In Tcl 8.7, the same functions are added to the stub table, but there the functions are just wrappers calling the original functions. The goal is to allow the new API to be used in 8.7 too, but without actually being able to use more than 2^31 elements in lists/dicts.

The full list of API changes is here

Implementation

Implementation is in Tcl branch "tip-616".

There is also a minimal Tcl 8.7 implementation in Tcl branch "tip-616-for-8.7"

Caveat

There is one change in Tcl_Token that could cause compiler warnings: the extension of the commentSize and numTokens fields, which are now unsigned since they can never be negative.
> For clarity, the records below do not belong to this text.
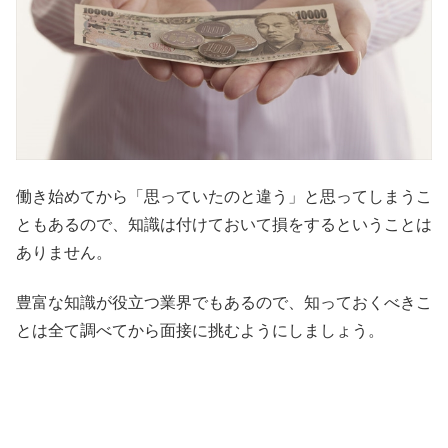
働き始めてから「思っていたのと違う」と思ってしまうこ
ともあるので、知識は付けておいて損をするということは
ありません。
豊富な知識が役立つ業界でもあるので、知っておくべきこ
とは全て調べてから面接に挑むようにしましょう。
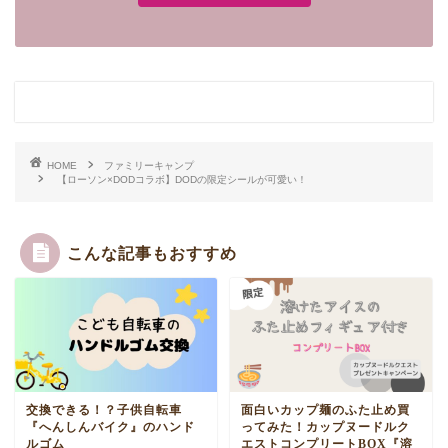
HOME
ファミリーキャンプ
【ローソン×DODコラボ】DODの限定シールが可愛い！
こんな記事もおすすめ
交換できる！？子供自転車
面白いカップ麺のふた止め買
『へんしんバイク』のハンド
ってみた！カップヌードルク
ルゴム
エストコンプリートBOX『溶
Comparing those values with signed numbers will result in a compiler warning, even though there is no problem at all: the code keeps functioning fine. Solution: always compare those fields with unsigned numbers. A type-cast could be also used to silence this warning.
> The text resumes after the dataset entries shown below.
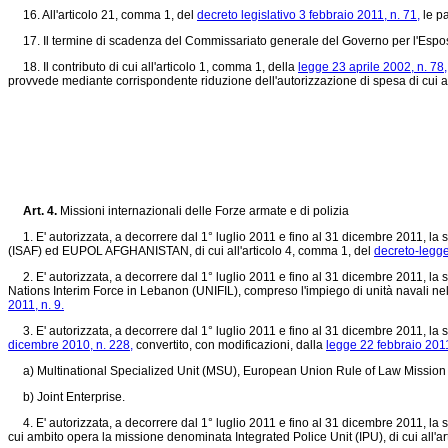
16. All'articolo 21, comma 1, del
decreto legislativo 3 febbraio 2011, n. 71,
le pa
17. Il termine di scadenza del Commissariato generale del Governo per l'Esposiz
18. Il contributo di cui all'articolo 1, comma 1, della
legge 23 aprile 2002, n. 78,
provvede mediante corrispondente riduzione dell'autorizzazione di spesa di cui all
Art. 4.
Missioni internazionali delle Forze armate e di polizia
1. E' autorizzata, a decorrere dal 1° luglio 2011 e fino al 31 dicembre 2011, la 
(ISAF) ed EUPOL AFGHANISTAN, di cui all'articolo 4, comma 1, del
decreto-legge
2. E' autorizzata, a decorrere dal 1° luglio 2011 e fino al 31 dicembre 2011, la 
Nations Interim Force in Lebanon (UNIFIL), compreso l'impiego di unità navali nel
2011, n. 9.
3. E' autorizzata, a decorrere dal 1° luglio 2011 e fino al 31 dicembre 2011, la s
dicembre 2010, n. 228,
convertito, con modificazioni, dalla
legge 22 febbraio 2011
a) Multinational Specialized Unit (MSU), European Union Rule of Law Mission 
b) Joint Enterprise.
4. E' autorizzata, a decorrere dal 1° luglio 2011 e fino al 31 dicembre 2011, l
cui ambito opera la missione denominata Integrated Police Unit (IPU), di cui all'a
Even though the API changed to allow larger values, internally not everywhere this additional range can be used. For example, commands still don't accept more than 2^31 elements, so lists larger than that cannot be used as commands. Work will continue to allow that in the future, but it's not done in this TIP yet.

Addendum

After TIP #660 was accepted, a lot of functions changed from using size_t to ptrdiff_t parameters. In order to prevent confusion, this change has been adapted in the TIP text above as well.

Compatibility

The proposed changes for Tcl 9 are source compatible, but NOT binary compatible: All extensions compiled with Tcl 9 headers will have to be recompiled, but no source-code changes are necessary. The additions for Tcl 8.7 are 100% upwards compatible with Tcl 8.6.

Copyright

This document has been placed in the public domain.